The XSSM-A-23 Dart was an anti-tank-guided missile developed for the United States Army in the 1950s. After protracted development, the missile, similar in design to the French SS.10, was cancelled in favor of purchasing the SS.11 missile.

==Design and development==
The initial requirement for a guided anti-tank missile, intended for the replacement of recoilless rifles and Bazookas in the role, was issued by the U.S. Army in 1951; that November, the Aerophysics Development Corporation responded with a proposal for a wire-guided missile, similar in concept and configuration to the SS.10 missile being developed in France. After evaluating the SS.10 in 1952–53, the Army issued a contract for the full development of the Aerophysics Development missile, designated SSM-A-23 Dart, in April 1953.

The SSM-A-23 was of conventional configuration for an anti-tank missile of the time, having cruciform wings and stabilizing fins, with spoilerons providing control; a dual-thrust solid-propellant rocket produced by the Grand Central Rocket Company provided thrust. The launcher for the missile was mounted on a variant of the M59 armored personnel carrier designated T149; helicopter launching was also considered as a possibility.

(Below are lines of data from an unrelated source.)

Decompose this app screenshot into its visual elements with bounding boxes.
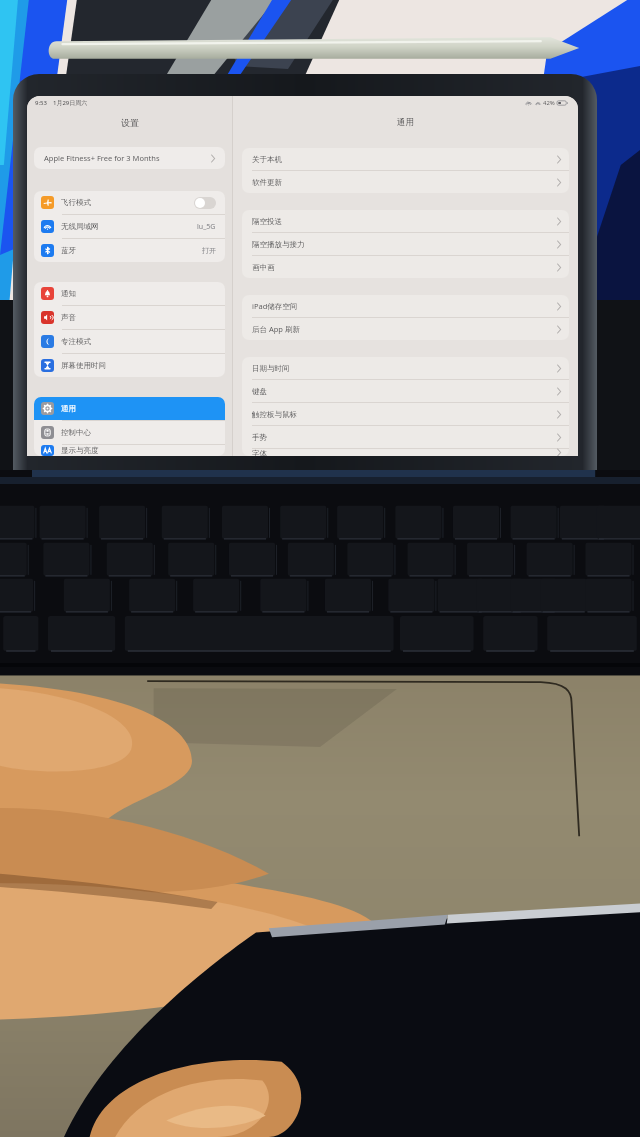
- button[interactable]: 控制中心: [34, 421, 225, 444]
- button[interactable]: 通用: [34, 397, 225, 420]
- button[interactable]: 后台 App 刷新: [242, 318, 569, 340]
- button[interactable]: 字体: [242, 449, 569, 456]
- button[interactable]: 通知: [34, 282, 225, 305]
- button[interactable]: 屏幕使用时间: [34, 354, 225, 377]
- staticText: 通用: [61, 404, 76, 413]
- button[interactable]: 软件更新: [242, 171, 569, 193]
- staticText: 隔空播放与接力: [252, 240, 305, 249]
- staticText: 隔空投送: [252, 217, 282, 226]
- staticText: 通知: [61, 289, 76, 298]
- button[interactable]: 飞行模式: [34, 191, 225, 214]
- button[interactable]: 键盘: [242, 380, 569, 402]
- staticText: 设置: [121, 117, 139, 128]
- button[interactable]: 隔空播放与接力: [242, 233, 569, 255]
- button[interactable]: 无线局域网: [34, 215, 225, 238]
- staticText: 无线局域网: [61, 222, 99, 231]
- staticText: 蓝牙: [61, 246, 76, 255]
- staticText: 1月29日周六: [53, 99, 88, 107]
- staticText: iPad储存空间: [252, 301, 298, 311]
- button[interactable]: 声音: [34, 306, 225, 329]
- button[interactable]: 日期与时间: [242, 357, 569, 379]
- staticText: Apple Fitness+ Free for 3 Months: [44, 153, 160, 163]
- staticText: 键盘: [252, 387, 267, 396]
- button[interactable]: Apple Fitness+ Free for 3 Months: [34, 147, 225, 169]
- staticText: 屏幕使用时间: [61, 361, 106, 370]
- staticText: 飞行模式: [61, 198, 91, 207]
- button[interactable]: 手势: [242, 426, 569, 448]
- button[interactable]: 飞行模式开关: [194, 197, 216, 209]
- button[interactable]: 触控板与鼠标: [242, 403, 569, 425]
- button[interactable]: 隔空投送: [242, 210, 569, 232]
- staticText: lu_5G: [197, 222, 216, 232]
- staticText: 42%: [543, 99, 555, 107]
- button[interactable]: 画中画: [242, 256, 569, 278]
- staticText: 触控板与鼠标: [252, 410, 297, 419]
- staticText: 关于本机: [252, 155, 282, 164]
- staticText: 画中画: [252, 263, 275, 272]
- staticText: 显示与亮度: [61, 446, 99, 455]
- staticText: 打开: [202, 246, 216, 255]
- button[interactable]: 蓝牙: [34, 239, 225, 262]
- staticText: 专注模式: [61, 337, 91, 346]
- staticText: 声音: [61, 313, 76, 322]
- staticText: 手势: [252, 433, 267, 442]
- staticText: 控制中心: [61, 428, 91, 437]
- button[interactable]: 显示与亮度: [34, 445, 225, 456]
- staticText: 9:53: [35, 99, 47, 107]
- button[interactable]: 关于本机: [242, 148, 569, 170]
- staticText: 日期与时间: [252, 364, 290, 373]
- staticText: 字体: [252, 449, 267, 456]
- button[interactable]: 专注模式: [34, 330, 225, 353]
- staticText: 软件更新: [252, 178, 282, 187]
- staticText: 通用: [397, 117, 414, 128]
- staticText: 后台 App 刷新: [252, 324, 300, 334]
- button[interactable]: iPad储存空间: [242, 295, 569, 317]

Guidance was by manual command to line of sight, the missile operator following a sodium flare in the tail of the missile and guiding the missile to the target with commands sent by a wire that spooled from the missile during flight. Due to difficulties experienced in testing to ensure accuracy, an infrared seeker was proposed for terminal homing. The missile was fitted with a shaped charge warhead intended to defeat the armor of enemy tanks.

During the development of the Dart, Aerophysics Development was acquired by the Studebaker-Packard Corporation, the purchase taking place in December 1954. Curtiss-Wright then acquired the company as part of a larger deal with Studebaker-Packard in August 1956.

==Operational history==
The first launch trials of the XSSM-A-23 prototype missiles took place in August 1954; over the next year, forty additional tests took place. These proved less than satisfactory; by 1957, the Dart was still not ready for service, and it was believed that Aerophysics Development had overextended itself with technical challenges involved in the missile's development. Accordingly, the program was extended, with some of the Army's requirements being relaxed; however, in September 1958 the program was determined to be too far behind schedule and too far over budget to be successful, and the contract for the Dart was cancelled. The Army adopted the SS.10, designated MGM-21, and the SS.11, designated AGM-22, in its stead. The program had cost $44 million in 1955 dollars.